Currently, the energy for extracting oil from underground must come from the fuel and equipment on the surface. But what if the main source of energy for extracting oil could come from the oil deposit itself? And, what if the method for doing this could provide us with access to oil not amenable to conventional extraction techniques while minimizing disruption of the surface and any associated pollution? This is what the developers of an oil recovery technique called toe-to-heel air injection or THAI suggest they are able to accomplish. And, the technique could increase appreciably the percentage of the world's vast heavy oil resources that we are able to exploit.
The oil the engineers and scientists at Petrobank, the patent holder, have in mind is so viscous that it is not easily budged from its hiding places below the surface. There are other techniques already in use for extracting this oil. But they typically require copious amounts of both water (usually in the form of steam) and energy to work. The THAI process, however, burns some of the oil in the underground deposit in a way that makes the remaining oil flow to the surface on its own through production wells.

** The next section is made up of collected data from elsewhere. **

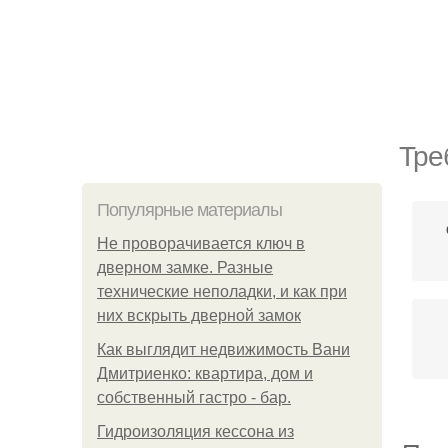
Тре
Популярные материалы
Не проворачивается ключ в
дверном замке. Разные
технические неполадки, и как при
них вскрыть дверной замок
Как выглядит недвижимость Вани
Дмитриенко: квартира, дом и
собственный гастро - бар.
Гидроизоляция кессона из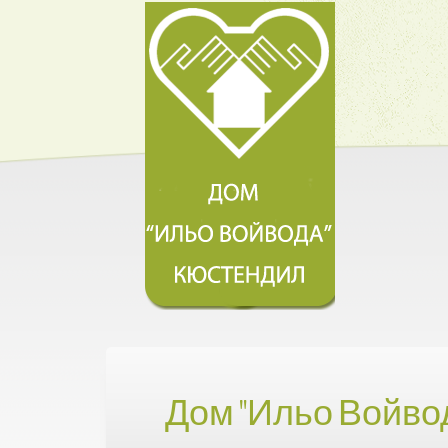
Дом "Ильо Войво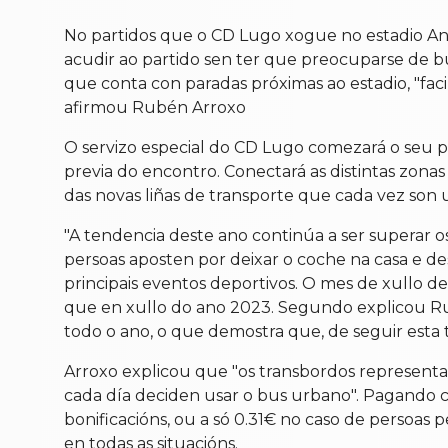
No partidos que o CD Lugo xogue no estadio Anx
acudir ao partido sen ter que preocuparse de bus
que conta con paradas próximas ao estadio, "faci
afirmou Rubén Arroxo
O servizo especial do CD Lugo comezará o seu p
previa do encontro. Conectará as distintas zon
das novas liñas de transporte que cada vez son 
"A tendencia deste ano continúa a ser superar o
persoas aposten por deixar o coche na casa e d
principais eventos deportivos. O mes de xullo d
que en xullo do ano 2023. Segundo explicou R
todo o ano, o que demostra que, de seguir esta 
Arroxo explicou que "os transbordos represent
cada día deciden usar o bus urbano". Pagando con
bonificacións, ou a só 0.31€ no caso de persoas
en todas as situacións.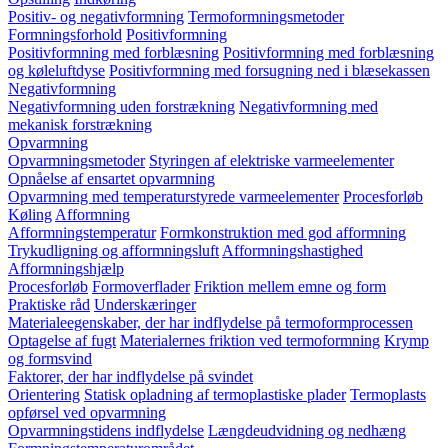
Positiv- og negativformning
Termoformningsmetoder
Formningsforhold
Positivformning
Positivformning med forblæsning
Positivformning med forblæsning
og køleluftdyse
Positivformning med forsugning ned i blæsekassen
Negativformning
Negativformning uden forstrækning
Negativformning med
mekanisk forstrækning
Opvarmning
Opvarmningsmetoder
Styringen af elektriske varmeelementer
Opnåelse af ensartet opvarmning
Opvarmning med temperaturstyrede varmeelementer
Procesforløb
Køling
Afformning
Afformningstemperatur
Formkonstruktion med god afformning
Trykudligning og afformningsluft
Afformningshastighed
Afformningshjælp
Procesforløb
Formoverflader
Friktion mellem emne og form
Praktiske råd
Underskæringer
Materialeegenskaber, der har indflydelse på termoformprocessen
Optagelse af fugt
Materialernes friktion ved termoformning
Krymp
og formsvind
Faktorer, der har indflydelse på svindet
Orientering
Statisk opladning af termoplastiske plader
Termoplasts
opførsel ved opvarmning
Opvarmningstidens indflydelse
Længdeudvidning og nedhæng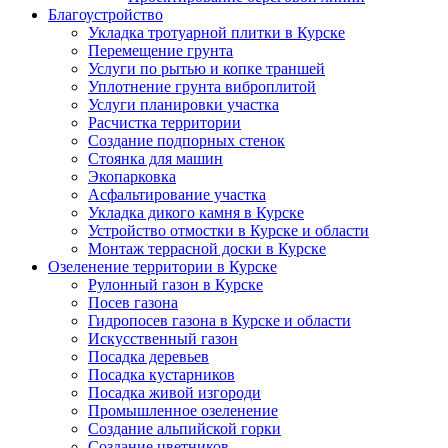
Благоустройство
Укладка тротуарной плитки в Курске
Перемещение грунта
Услуги по рытью и копке траншей
Уплотнение грунта виброплитой
Услуги планировки участка
Расчистка территории
Создание подпорных стенок
Стоянка для машин
Экопарковка
Асфальтирование участка
Укладка дикого камня в Курске
Устройство отмостки в Курске и области
Монтаж террасной доски в Курске
Озеленение территории в Курске
Рулонный газон в Курске
Посев газона
Гидропосев газона в Курске и области
Искусственный газон
Посадка деревьев
Посадка кустарников
Посадка живой изгороди
Промышленное озеленение
Создание альпийской горки
Создание цветников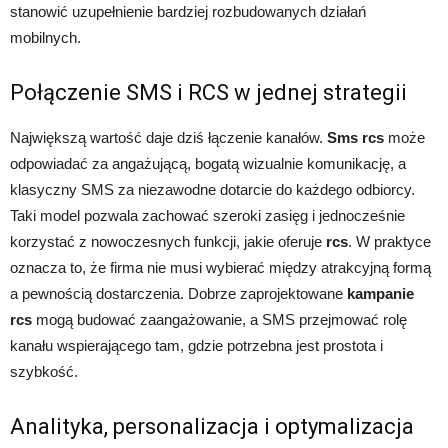
stanowić uzupełnienie bardziej rozbudowanych działań
mobilnych.
Połączenie SMS i RCS w jednej strategii
Największą wartość daje dziś łączenie kanałów.
Sms rcs
może
odpowiadać za angażującą, bogatą wizualnie komunikację, a
klasyczny SMS za niezawodne dotarcie do każdego odbiorcy.
Taki model pozwala zachować szeroki zasięg i jednocześnie
korzystać z nowoczesnych funkcji, jakie oferuje
rcs
. W praktyce
oznacza to, że firma nie musi wybierać między atrakcyjną formą
a pewnością dostarczenia. Dobrze zaprojektowane
kampanie
rcs
mogą budować zaangażowanie, a SMS przejmować rolę
kanału wspierającego tam, gdzie potrzebna jest prostota i
szybkość.
Analityka, personalizacja i optymalizacja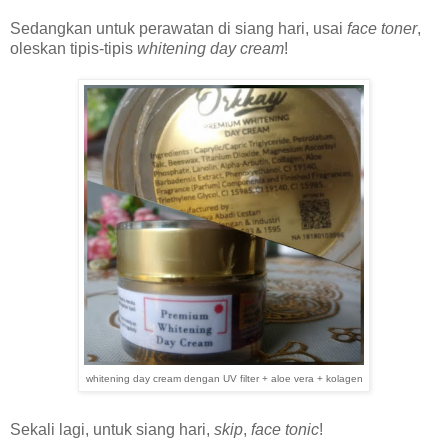
Sedangkan untuk perawatan di siang hari, usai
face toner
,
oleskan tipis-tipis
whitening day cream
!
whitening day cream dengan UV filter + aloe vera + kolagen
Sekali lagi, untuk siang hari,
skip
,
face tonic
!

This isn't a bonfire, but rather more like a charcoal fire, very hot (400 to 600 degrees C) without flames. Petrobank claims that THAI burns about 10 percent of the oil in place to accomplish its task. The oil is first heated to about 100 degrees C using steam injection. So far this sounds like conventional steam injection technology. But once this critical temperature is reached, the oil is ignited and only air is injected to keep the oil burning. The burning oil creates additional heat which makes the heavy oil flow more easily, and the combustion gases drive the flowing oil toward and up a set of production wells without any pumping. There are other fire flooding techniques. But the particular methods and well configuration of THAI hold great promise for vastly increasing ultimate recovery while minimizing pollution and well failure.
Petrobank claims recovery of between 70 and 80 percent of original oil in place, a truly astounding number. Even if this result proves to be reproducible on a large scale, it won't mean that all heavy oil deposits will be amenable to the THAI process. Some deposits might be too scattered to be economical. Others might not be sufficiently saturated to allow adequate burning and thus high enough temperatures. Yet others might be too close to the surface in which case the fire might break through. Finally, geology, remote location and poor associated infrastructure might make many potential deposits financially too risky to exploit.